There is no shortage of books on preaching. Each book offers a different take or perspective on preaching. Some espouse a particular style, especially if they are text books. Most likely we take on some aspect of the style proposed by our teachers. Those of us who have been at this calling for many years may have developed a style that is rooted in an earlier age. Once you embrace a style, you likely stay with it. You may tweak things, but not make a major change. I’m not sure how to describe the style of preaching I have developed over the years. I’m not sure we even talked about style back then, though I did start out with the assumption that a sermon had an introduction, three points that developed the thesis of the sermon, and then bring things to a conclusion. I didn’t use a poem, since I’m not a big poetry person. All that is introduction to the book that stands before us. It’s not a text book and it doesn’t advocate a style. However, according to Russell Mitman, preaching is an event. Therefore, it needs to be described using verbs—or in this case with adverbs.

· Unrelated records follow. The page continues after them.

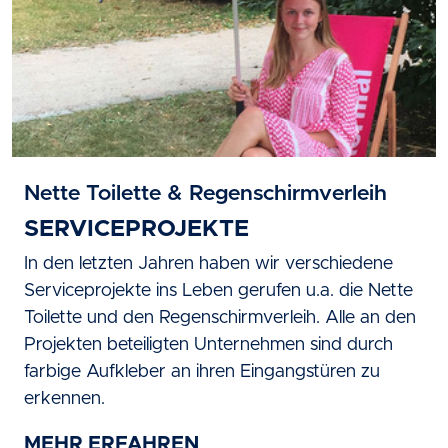
Nette Toilette & Regenschirmverleih
SERVICEPROJEKTE
In den letzten Jahren haben wir verschiedene
Serviceprojekte ins Leben gerufen u.a. die Nette
Toilette und den Regenschirmverleih. Alle an den
Projekten beteiligten Unternehmen sind durch
farbige Aufkleber an ihren Eingangstüren zu
erkennen.
MEHR ERFAHREN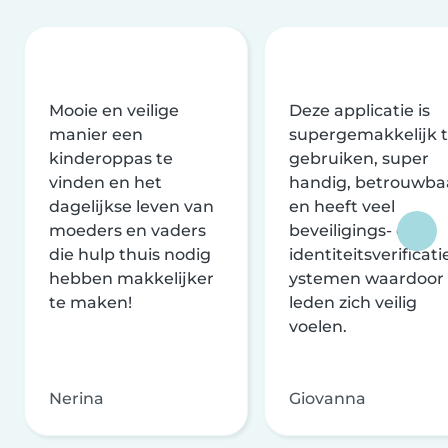
Mooie en veilige
Deze applicatie is
manier een
supergemakkelijk 
kinderoppas te
gebruiken, super
vinden en het
handig, betrouwba
dagelijkse leven van
en heeft veel
moeders en vaders
beveiligings- en
die hulp thuis nodig
identiteitsverificati
hebben makkelijker
ystemen waardoor
te maken!
leden zich veilig
voelen.
Nerina
Giovanna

Russell Mitman, who is a United Church of Christ pastor and former conference minister (judicatory), offers what I found to be a thought-provoking and encouraging book. He offers the book to us as a reminder that preaching is contextual in that it is an event that happens within worship. As he notes, "preaching is sermons, but much more. Preaching is what assemblies do whenever they worship God" (p. 3). Because preaching is an event, it needs to be understood in terms of verbs rather than nouns. While preaching is often described using adjectives, such as biblical preaching or narrative preaching, he wants us to think in terms of adverbs. Thus, preaching biblically rather than biblical preaching, or preaching evangelically rather than evangelistic preaching. As event, preaching is an expression of worship, for “both homiletics [the academic discipline of preaching] and liturgics are wedded in the praxis of worshiping God, and both aim simultaneously at preaching the word of God in the context of an assembly gathered with the focus intent of doing its worship work” (p. 3).

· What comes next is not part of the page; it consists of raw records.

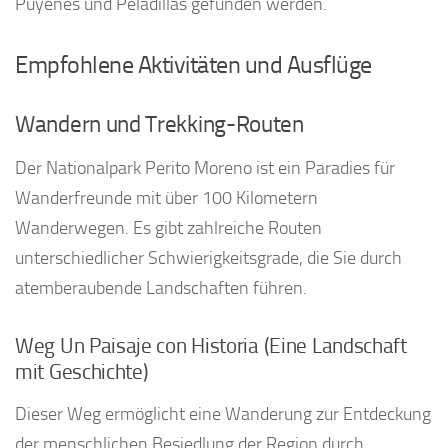
Puyenes und Peladillas gefunden werden.
Empfohlene Aktivitäten und Ausflüge
Wandern und Trekking-Routen
Der Nationalpark Perito Moreno ist ein Paradies für
Wanderfreunde mit über 100 Kilometern
Wanderwegen. Es gibt zahlreiche Routen
unterschiedlicher Schwierigkeitsgrade, die Sie durch
atemberaubende Landschaften führen.
Weg Un Paisaje con Historia (Eine Landschaft
mit Geschichte)
Dieser Weg ermöglicht eine Wanderung zur Entdeckung
der menschlichen Besiedlung der Region durch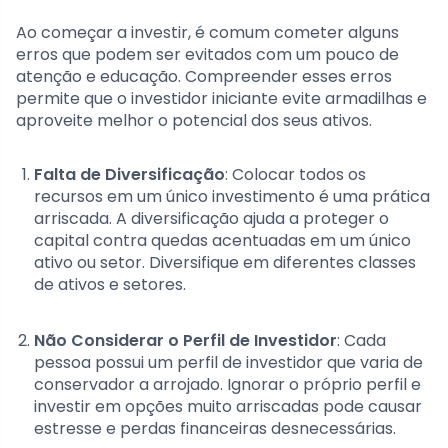
Ao começar a investir, é comum cometer alguns
erros que podem ser evitados com um pouco de
atenção e educação. Compreender esses erros
permite que o investidor iniciante evite armadilhas e
aproveite melhor o potencial dos seus ativos.
Falta de Diversificação
: Colocar todos os
recursos em um único investimento é uma prática
arriscada. A diversificação ajuda a proteger o
capital contra quedas acentuadas em um único
ativo ou setor. Diversifique em diferentes classes
de ativos e setores.
Não Considerar o Perfil de Investidor
: Cada
pessoa possui um perfil de investidor que varia de
conservador a arrojado. Ignorar o próprio perfil e
investir em opções muito arriscadas pode causar
estresse e perdas financeiras desnecessárias.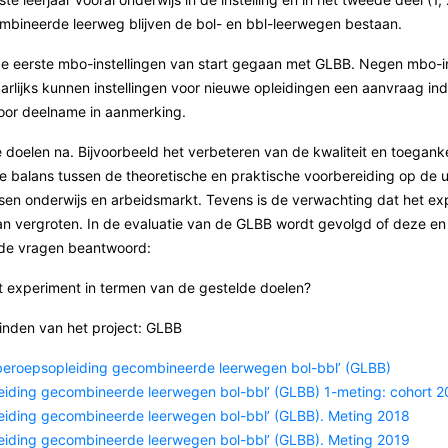
combineerde leerweg blijven de bol- en bbl-leerwegen bestaan.
de eerste mbo-instellingen van start gegaan met GLBB. Negen mbo-ins
aarlijks kunnen instellingen voor nieuwe opleidingen een aanvraag ind
voor deelname in aanmerking.
doelen na. Bijvoorbeeld het verbeteren van de kwaliteit en toeganke
 balans tussen de theoretische en praktische voorbereiding op de u
ssen onderwijs en arbeidsmarkt. Tevens is de verwachting dat het e
kan vergroten. In de evaluatie van de GLBB wordt gevolgd of deze e
nde vragen beantwoord:
t experiment in termen van de gestelde doelen?
 vinden van het project: GLBB
‘beroepsopleiding gecombineerde leerwegen bol-bbl’ (GLBB)
eiding gecombineerde leerwegen bol-bbl’ (GLBB) 1-meting: cohort 2
leiding gecombineerde leerwegen bol-bbl’ (GLBB). Meting 2018
leiding gecombineerde leerwegen bol-bbl’ (GLBB). Meting 2019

Mitman uses eleven adverbs to describe the preaching event, starting with "preaching biblically." When speaking of preaching biblically, he wants to contrast it with what is often understood as biblical preaching. The latter, in his view, often involves little more than proof-texting. For him, preaching involves with the biblical text, but it is more. He is an adherent of the lectionary (as am I). Preaching biblically is not the same as using proof texts to prove preconceived points. His reason for turning to the lectionary is that using this allows "the texts to encounter us rather than going back to the Bible and searching for what suits the thematic moment" (p. 17). Ultimately, preaching biblically “is the homiletical praxis of inviting the assembly to accompany the preacher, through the biblical texts, into an event that is intended to become for the assembly the Word of God through the Holy Spirit” (p. 20). Perhaps you hear some echoes of Barth there. I do!
From this starting point, we move to preaching liturgically (in the context of worship). sacramentally, evangelically, contextually, invitationally, metaphorically, multisenorially, engagingly, doxologically, and finally eschatologically. He goes into great depth concerning each adverb. There is a coherence here, in that preaching is understood as expression of the worship event. It is not a lecture. While he writes out a full manuscript, for this is not something that should be left to chance, if preaching is a verb, then a printed sermon is not the same. In fact, he would not see even a broadcasted sermon as being of the same order, for it lacks the liturgical and sacramental context. The chapter on “preaching doxologically” offers a strong reminder that the intent of preaching is to help people move into experiencing the glory of God. Thus, it is a joyful experience. It is also a harmonious experience, with sermon and liturgy working together to lead into experiencing God’s presence. I should note that Mitman has much to say about church architecture, especially that looks like a theater rather than an ecclesial space. Again, worship points to God. Thus, architecture is related to preaching.
I found this to be an intriguing book. Even if I might not always agree with his views on something, I do think he is on the right track here. I especially appreciate his pushing for coherence in the worship service, so that preaching is connected to the prayers, the hymns, and the sacraments. In the chapter on preaching doxologically, he writes that preaching in this way "involves preaching and doing liturgy harmoniously. Simply choosing a collection of well-known and beloved hymns that have nothing to do with the Scriptures and sermon creates a homiletical and liturgical disharmony that no well-crafted sermon can rectify" (p. 148).
This is not a homiletic text-book. Mitman isn’t attempting to offer a new homiletical theory. What he does is re-describe preaching, moving from adjective to adverb, even as he re-envisions preaching an event rather than thing. If you are a preacher, you will find this book to be not only useful but encouraging.